03.06.2016 | KRITIKEN, Theater

Encounter  vor grüner Wand~1
Fotos: Wiener Festwochen

WIENER FESTWOCHEN / MuseumsQuartier:
THE ENCOUNTER von Simon McBurney
Theatre
Complicite, London
Premiere im deutschsprachigen Raum
Premiere in Wien: 2. Juni 2016

Simon McBurney ist ein Allroundtalent des englischen Theaters, oft genug auch auf der Filmleinwand zu sehen, ein Mann, der Pantomime und Choreographie ebenso beherrscht wie Regie und Darstellung. Und der mit vielfach bewiesener Kreativität immer Neues sucht. Mit seiner „Ein-Mann-Show“ mit dem Titel „The Encounter“, 130 pausenlose Minuten, hat er es gefunden.

Offenbar legte man bei diesen Festwochen besonderes Gewicht auf Sprache / Nichtsprache / Geräusch – hat man in „Mount Olympus“ in vielen Sprachen parliert, aber auch alle Möglichkeiten und Nuancen der menschlichen Stimme ausprobiert, so gab es eine stumme Produktion der „Drei Schwestern“ mit Gebärdensprache – und nun ein „Fest der Geräusche“, das den Zuschauer immer wieder dazu bringt, die Augen zu schließen und sich dem „Hörspiel“ hinzugeben, das hier aus den Kopfhörern kommt, die für „The Encounter“ an jedem Platz in der Halle E des MuseumsQuartiers angebracht sind…

Simon McBurney, der weder große noch attraktive Mann, der da allein auf der Bühne steht und so grenzenlos fasziniert, zeigt uns erst ganz genau, was man mit Geräuschen machen (und mit ihnen täuschen) kann, welche Illusionen sie im Hirn des Menschen auslösen, wie verblüffend „real“ man etwa das Summen von Moskitos empfindet, so dass man nach ihnen schlagen will, wie seltsam es ist, etwas ins Ohr geflüstert zu bekommen, dass man sich nach dem Menschen umdrehen möchte, der das tut (aber es gibt ihn natürlich nicht) – kurz, wie durch das Hören eine ganze Welt imaginiert wird. Jeder, der im Radio gerne Hörspiele hört, wird es wissen, obwohl die Virtuosität der Geräuschkulisse, die hier erzeugt ist, selten erreicht werden dürfte.

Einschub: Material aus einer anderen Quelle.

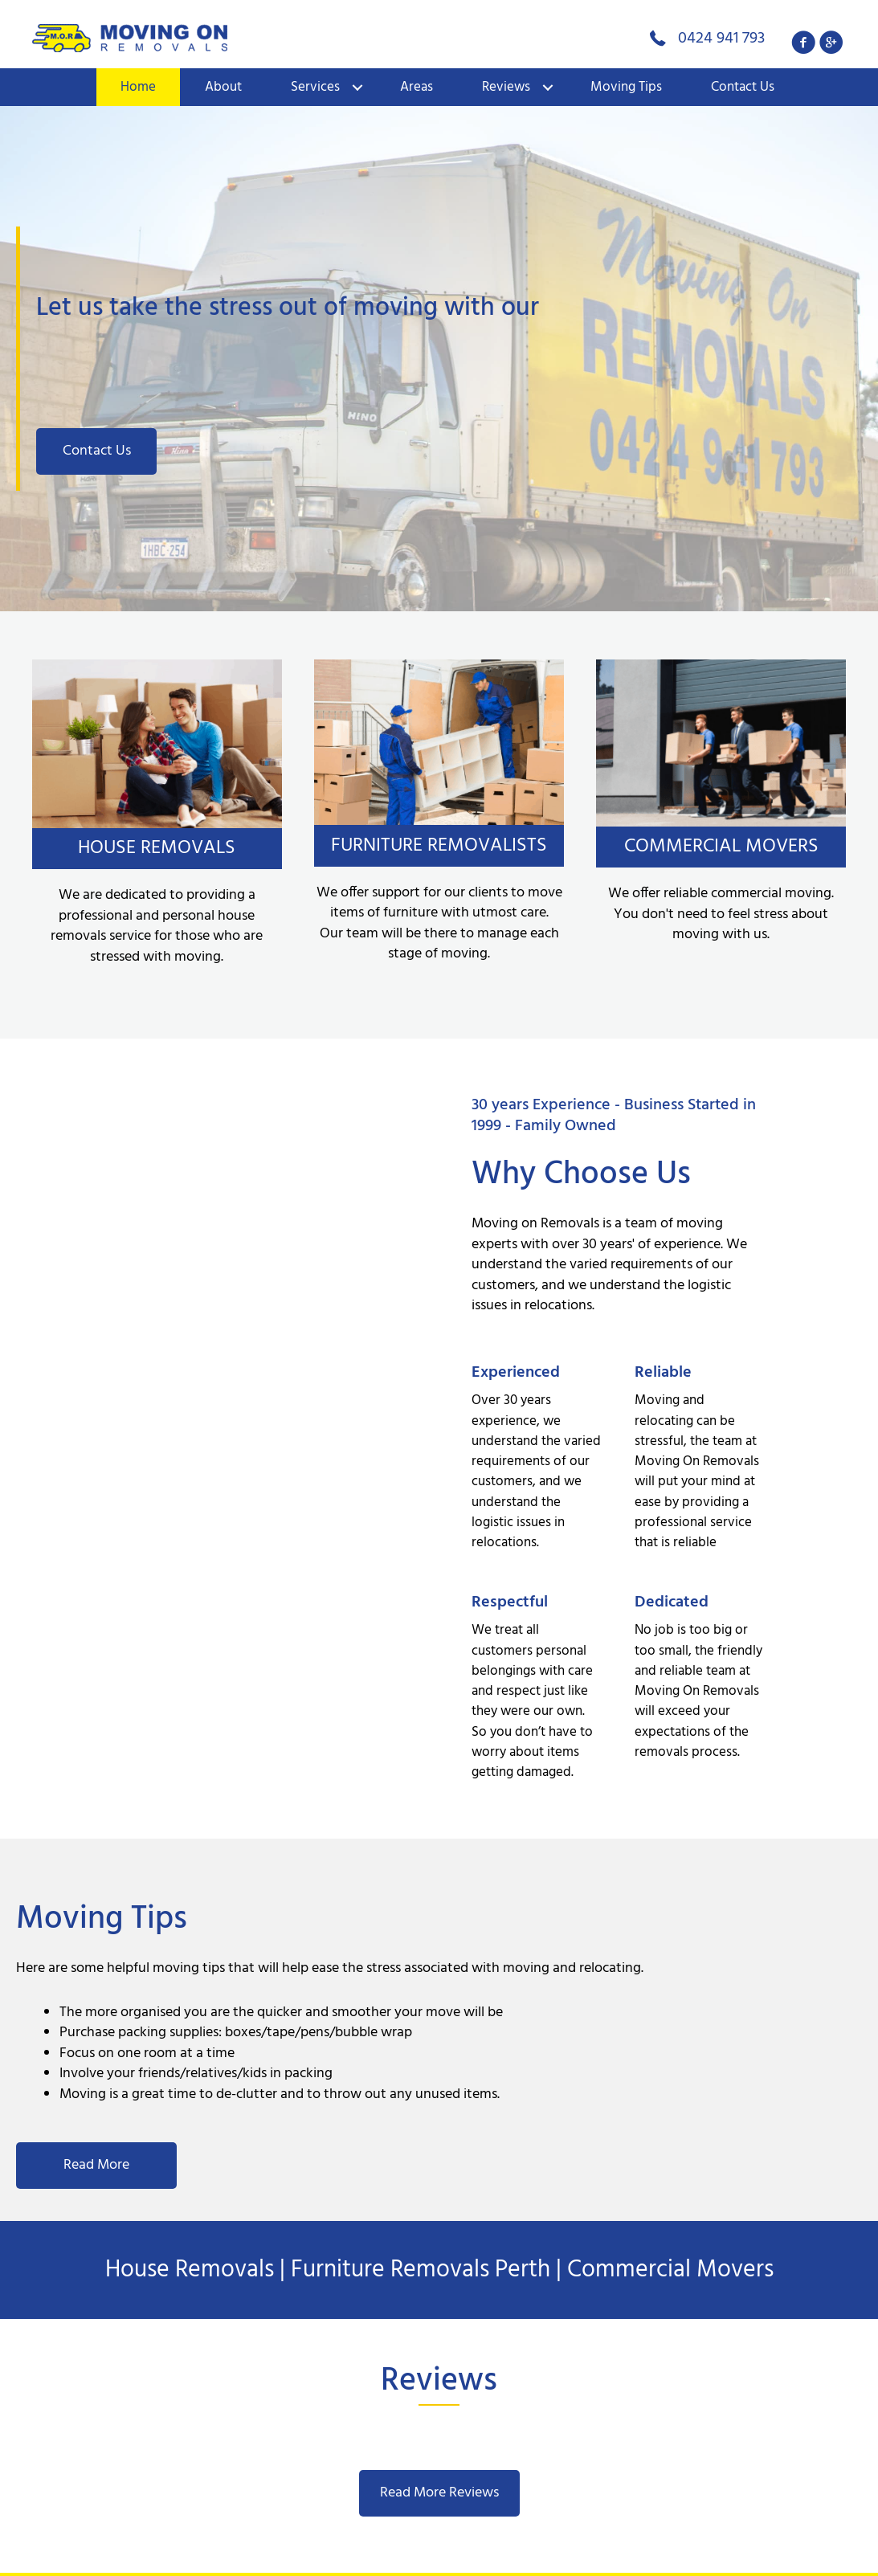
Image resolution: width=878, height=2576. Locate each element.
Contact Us (742, 87)
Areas (416, 87)
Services (315, 87)
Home (138, 87)
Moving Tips (626, 87)
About (223, 87)
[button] (804, 42)
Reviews (506, 87)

Es gibt auch, nach anfänglichem Philosophieren über die „Zeit“, deren Realität, deren Kontinuum (ein ewiges Menschheitsthema), eine Geschichten, vielmehr zwei – die eine zeigt Simon McBurney (scheinbar) in seinem Londoner Arbeitszimmer, und er wird dort immer wieder auf das possierlichste von seiner fünfjährigen Tochter gestört, die den Papa mit aller Selbstverständlichkeit in Beschlag nehmen will. Dieser arbeitet aber daran, das Schicksal von Loren McIntyre zu erzählen, den es wirklich gab, dessen Abenteuer am Amazonas in einem Roman von Petru Popescu geschildert werden und die McBurney nun spielt, vor allem aber spricht – zu einer Geräuschkulisse, die den Zuschauer ins Geschehen geradezu hineinreißt.

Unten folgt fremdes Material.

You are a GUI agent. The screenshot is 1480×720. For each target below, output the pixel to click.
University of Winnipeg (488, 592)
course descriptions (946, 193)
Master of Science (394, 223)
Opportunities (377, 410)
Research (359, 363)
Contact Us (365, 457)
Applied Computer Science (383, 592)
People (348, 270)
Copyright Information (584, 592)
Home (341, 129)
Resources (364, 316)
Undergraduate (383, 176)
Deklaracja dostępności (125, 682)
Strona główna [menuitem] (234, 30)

Encounter  mit schwarzer Brille~1 Encounter_am Mikro~1

Da ließ sich der Fotograf Loren McIntyre also 1969 von einem Hubschrauber mutterseelenallein am Amazonas absetzen, um für „National Geographic“ Fotos eines fast unbekannten Stammes namens Mayoruna („Katzenmenschen“) zu schießen. Von den grundsätzlichen Überlegungen abgesehen, ob man diese Menschen nicht in Ruhe („unentdeckt“) lassen sollte, gibt es erst einmal eine Story vom Stolpern des Zivilisationsmenschen in die Wildnis: McIntyre sieht Eingeborene, fotografiert sie, folgt ihnen ohne nachzudenken in den Regenwald – und hat keine Chance mehr, allein durch die Wildnis den Weg zurück zum Fluß zu finden. Abenteuerlich – und doch nicht so sehr, dargeboten auf fast leerer Bühne mit Mikrophonen und Lichteffekten.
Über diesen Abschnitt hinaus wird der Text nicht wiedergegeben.